Nagios Monitoring at NT1

From neicext
Jump to navigation Jump to search

This page is about Nagios monitoring of NeIC Tier 1 resources. We also provides monitoring for other Nordic grid resources. This page is directed towards site operators of the respective resources.

Monitored Storage Services

dCache Head Nodes

On head nodes, we monitor the basic health of the system like:

  • Disk usage, CPU load, memory, and process count via Ganglia.
  • A probe to check the RAID health.
  • Availability of the SSH port.

dCache Pools

dCache provides information about pools under https://chaperon.ndgf.org:2288/. The probe uses an internally accessible version of the /info sub-URL containing machine readable information which is parsed by the "gather dCache" service on localhost. This publishes the information to the dCache Pool Services.

In addition read and write availability of each site is reported as localhost services, in lack of a better place.

dCache Pool Groups

Monitored Compute Services

ARC Job Submission

The list of CEs currently tested can be seen in the ARC CEs host group on chaperon.

For each ARC test we do on a host there is an active probe to submit jobs and a passive probe report the results. There are three such pairs, one for testing plain job submission and retrieval and two for testing jobs with data staging:

  • ARCCE Job Submit (active) and ARCCE Job Result (passive)
  • ARCCE SRM and GridFTP Submit (active) and ARCCE SRM and GridFTP Result (passive)
  • ARCCE LFC Submit (active) and ARCCE LFC Result (passive)

Fetching of the jobs and reporting to passive services is done by a single service ARCCE Monitor associated with localhost.

The configuration of these probes is found in /opt/nagios/etc/ndgf/arcnagios.cfg and /opt/nagios/etc/ndgf/arcnagios.ini and the state information can be found under /var/opt/nagios/plugins/arcce/None.
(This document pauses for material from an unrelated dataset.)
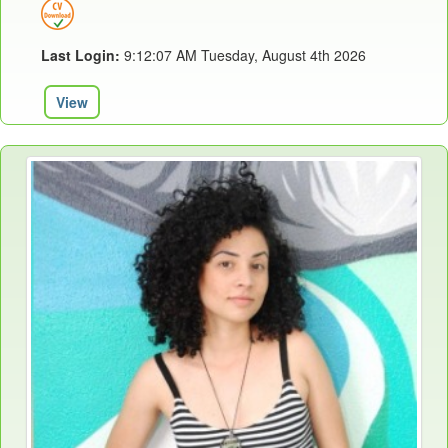
Last Login:
9:12:07 AM Tuesday, August 4th 2026
View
The ENV/PROXY Runtime Environment

The check of the IGTF CA certificates requires the ENV/PROXY run-time environment. From [1]:

#!/bin/bash

x509_cert_dir="/etc/grid-security/certificates"

case $1 in
  0) mkdir -pv $joboption_directory/arc/certificates/
     cp -rv $x509_cert_dir/ $joboption_directory/arc
     cat ${joboption_controldir}/job.${joboption_gridid}.proxy >$joboption_directory/user.proxy
     ;;
  1) export X509_USER_PROXY=$RUNTIME_JOB_DIR/user.proxy
     export X509_USER_CERT=$RUNTIME_JOB_DIR/user.proxy
     export X509_CERT_DIR=$RUNTIME_JOB_DIR/arc/certificates
     ;;
  2) :
     ;;
esac

For general information about installing RTEs, see the documentation links at http://pulse.fgi.csc.fi/gridrer/htdocs/index.phtml.

ARC Cache Index

The ARC Cache Index service goes checks which CEs cache srm://srm.ndgf.org/ops/nagios-chaperon/testfile. If ACIX is set up on a CE, this file should be cached, since the ARC probes use it. Each time the file is seen for a CE, it publishes to the passive ARC Cache associated with that CE. This passive service will fail if nothing was published for an extended period of time. Thus it is sufficient that the cache entry is seen now and then.
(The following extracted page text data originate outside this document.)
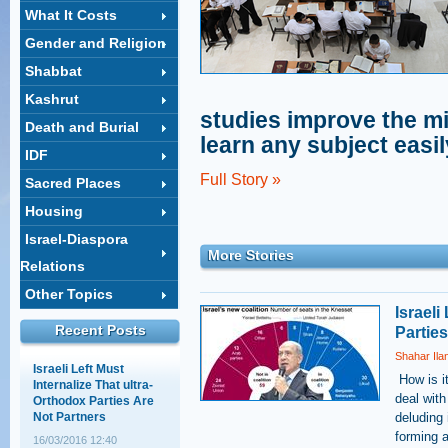
What It Costs
Gender and Religion
Shahar Ilan's op-ed on
Shabbat
the ultra-Orthodox draft:
A choice between
Kashrut
equality and justice
studies improve the mi
Death and Burial
18/02/2014 14:03
learn any subject easil
IDF
The Supreme Court
session that wasn't
Full Story »
Sacred Places
12/05/2011 11:28
Housing
Israel-Diaspora
More Stories
Baseless Myths about
Relations
Haredim, Work, and
Education
Other Topics
Israeli
30/03/2011 15:28
Recent Posts
Partie
Shahar Ila
Israeli Left Must
Internalize That ultra-
​ How is 
Orthodox Parties Are
deal with
Not Partners
deluding 
16/03/2016 12:40
forming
If the ARC Cache Index service for a CE fails, the site operator may check

  • that ACIX is configured,
  • that the port is accessible to scooter.ndgf.org, and
  • that the cache hasn't filled up.

It may help to restart ACIX and wait for Nagios to send the next SRM staging check, which should happen within an hour.
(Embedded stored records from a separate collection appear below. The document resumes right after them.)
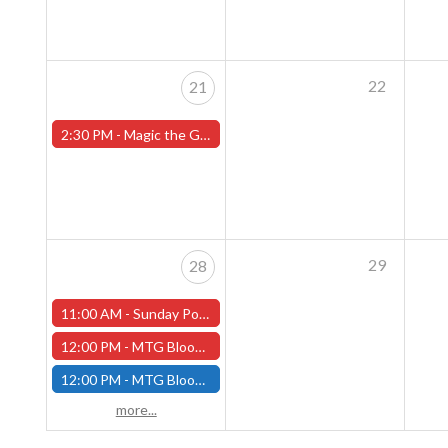
22
21
2:30 PM -
Magic the Gathering Sunday Commander League - Worcester Store
29
28
11:00 AM -
Sunday Pokemon League - Worcester Store - CANCELLED
12:00 PM -
MTG Bloomburrow Pre-Release - Sunday, July 28th - (Worcester)
12:00 PM -
MTG Bloomburrow Pre-Release - Sunday, July 28th - (Fitchburg)
more...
The probe checks the following URL: https://cacheindex.ndgf.org:6443/data/index?url=srm://srm.ndgf.org/ops/nagios-chaperon/testfile

Site BDII

The BDII/GLUEINFO Service

This service is monitored on BDII servers. It checks that a certain number of Tier 1 CEs are published in the GLUE tree (mds-vo-name=NDGF-T1,o=grid). If we add or decommission CEs, we should update the expected number. Our Tier 1 CEs can be seen in MyEGI or GOCDB and is at the time of this writing

  • abisko-ce.hpc2n.umu.se
  • arc-ce.smokerings.nsc.liu.se
  • ce01.grid.uio.no
  • gateway01.dcsc.ku.dk

Monitoring of Other Services

GGUS Tickets

Two Nagios services keeps track of NGI_NDGF and ops.ndgf.org tickets, respectively, and publish updates to the next weekly page. These probes don't trigger alerts unless they fail to fetch the data or fail to update the wiki. However, if an alert is found in state new or assigned, it will be published to a third passive service "GGUS NGI_NDGF Alarm Tickets".

Scheduling Downtime

Downtime for a particular host can be scheduled from the host view in Nagios. Separately:

  • Schedule downtime for this host.
  • Schedule downtime for all services on this host.

Downtime for a group of services can be done from the service group summary.